O problema é quando tais políticas se resumem, como muitas vezes se faz nos
últimos anos, a operar com esses modelos. Tal escolha simplesmente não
funciona.
Não
é com metas de aprendizagem medidas por exames em larga escala, evidências quantitativas
de resultados das escolas, controle do trabalho de docentes e dirigentes nas
escolas, tentativas de garantir um conhecimento neutro e desvinculado da vida
das pessoas que se faz educação.

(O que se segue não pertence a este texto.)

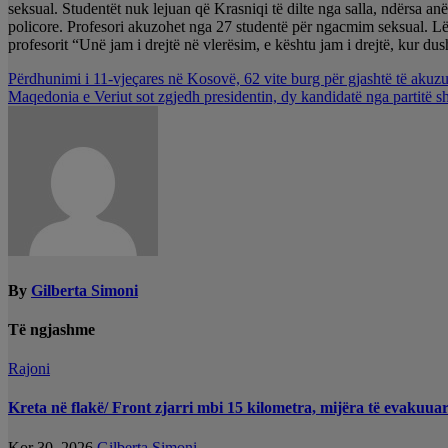
seksual. Studentët nuk lejuan që Krasniqi të dilte nga salla, ndërsa a
policore. Profesori akuzohet nga 27 studentë për ngacmim seksual. Lëvizj
profesorit “Unë jam i drejtë në vlerësim, e kështu jam i drejtë, kur d
Lëvizje
Përdhunimi i 11-vjeçares në Kosovë, 62 vite burg për gjashtë të akuzu
Maqedonia e Veriut sot zgjedh presidentin, dy kandidatë nga partitë sh
te
postimet
By
Gilberta Simoni
Të ngjashme
Rajoni
Kreta në flakë/ Front zjarri mbi 15 kilometra, mijëra të evakuuar
Kor 30, 2026
Gilberta Simoni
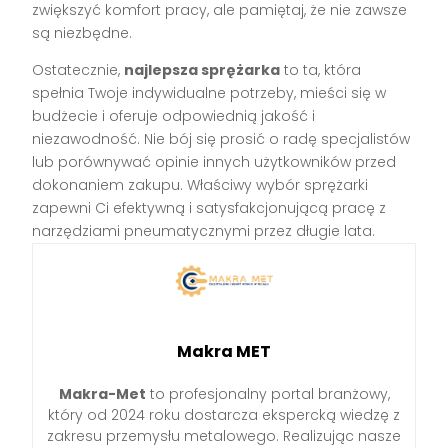
zwiększyć komfort pracy, ale pamiętaj, że nie zawsze
są niezbędne.
Ostatecznie,
najlepsza sprężarka
to ta, która
spełnia Twoje indywidualne potrzeby, mieści się w
budżecie i oferuje odpowiednią jakość i
niezawodność. Nie bój się prosić o radę specjalistów
lub porównywać opinie innych użytkowników przed
dokonaniem zakupu. Właściwy wybór sprężarki
zapewni Ci efektywną i satysfakcjonującą pracę z
narzędziami pneumatycznymi przez długie lata.
Makra MET
Makra-Met
to profesjonalny portal branżowy,
który od 2024 roku dostarcza ekspercką wiedzę z
zakresu przemysłu metalowego. Realizując nasze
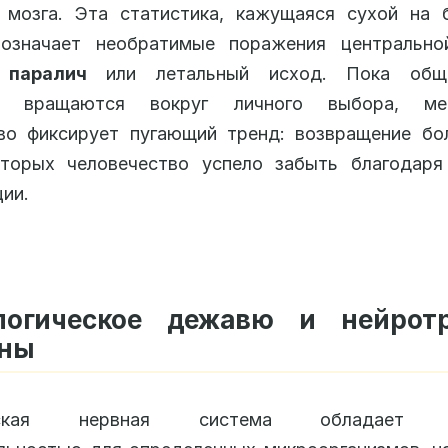
 мозга. Эта статистика, кажущаяся сухой на 
 означает необратимые поражения центрально
,
паралич
или летальный исход. Пока обще
ии вращаются вокруг личного выбора, мед
во фиксирует пугающий тренд: возвращение бол
оторых человечество успело забыть благодаря
ии.
логическое дежавю и нейрот
ены
ческая нервная система обладает п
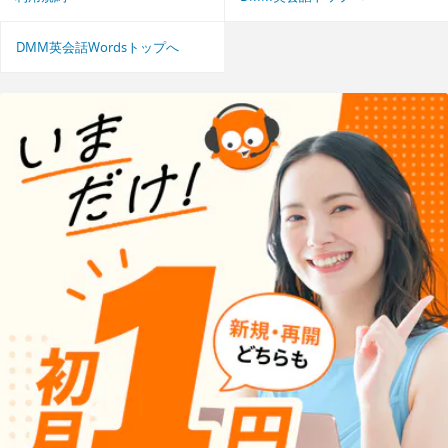
DMM英会話Wordsトップへ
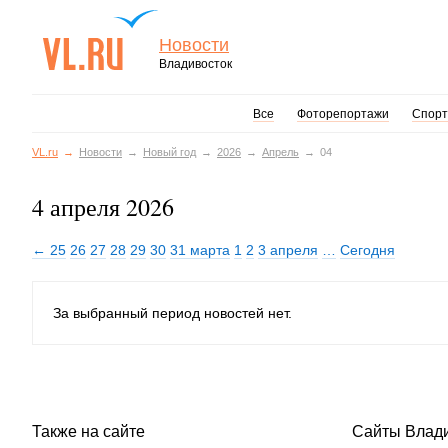
Новости
Владивосток
Все
Фоторепортажи
Спорт
VL.ru
Новости
Новый год
2026
Апрель
04
4 апреля 2026
← 25
26
27
28
29
30
31 марта
1
2
3 апреля
…
Сегодня
За выбранный период новостей нет.
Также на сайте
Сайты Влад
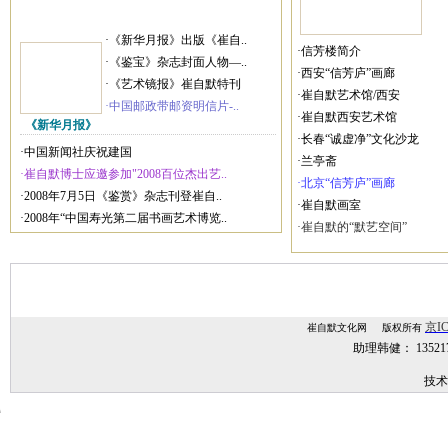
·《新华月报》出版《崔自..
·信芳楼简介
·《鉴宝》杂志封面人物—..
·西安“信芳庐”画廊
·《艺术镜报》崔自默特刊
·崔自默艺术馆/西安
·中国邮政带邮资明信片-..
·崔自默西安艺术馆
《新华月报》
·长春“诚虚净”文化沙龙
·中国新闻社庆祝建国
·兰亭斋
·崔自默博士应邀参加"2008百位杰出艺..
·北京“信芳庐”画廊
·2008年7月5日《鉴赏》杂志刊登崔自..
·崔自默画室
·2008年“中国寿光第二届书画艺术博览..
·崔自默的“默艺空间”
京IC
崔自默文化网 版权所有
助理韩健： 1352
技术
技术支持：
网站建设,网站制作,北京网站建设,北京网站制作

Pelo menos, não é assim que se faz a educação
que desejo para 2026.
Quando
a política é vista desse modo, é desconsiderado que a educação, e mais
especificamente o local privilegiado (mas não exclusivo) para seu acontecimento
— a escola —, é da ordem do imprevisível: envolve a relação com o outro, afetos
e subjetividades. Envolve permanência e mudança, simultaneamente; remete a
histórias pessoais e coletivas; conflitos entre visões de mundo, entre questões
de raça, gênero e sexualidade. Todas essas diferenças vêm gerando ataques por
parte dos que temem a diferença do outro, esse outro que ousa deslocar certezas
e abalar o que julgamos definitivo.
É
com essa forma de pensar que desejo para a educação em 2026 mais investimento
no salário e nas condições de trabalho dos docentes, mais compromisso e acordos
pautados nas diferenças dos múltiplos contextos da escola e menos tentativas de
uniformizar o que todas as escolas ensinam; menos crença nas métricas e fundamentos
curriculares e mais solidariedade e atuação política pela justiça social e a
democracia, visando combater desigualdades. Isso implica, por exemplo, não usar
o poder (e a polícia) para combater a religião na qual não se acredita, a
sexualidade ou a cor do outro que não se aceita, a posição política que não se
admite existir.
Em
defesa de formas desejantes na política, talvez possamos apostar que seja
possível, na educação, vivermos juntos – e bem – em 2026.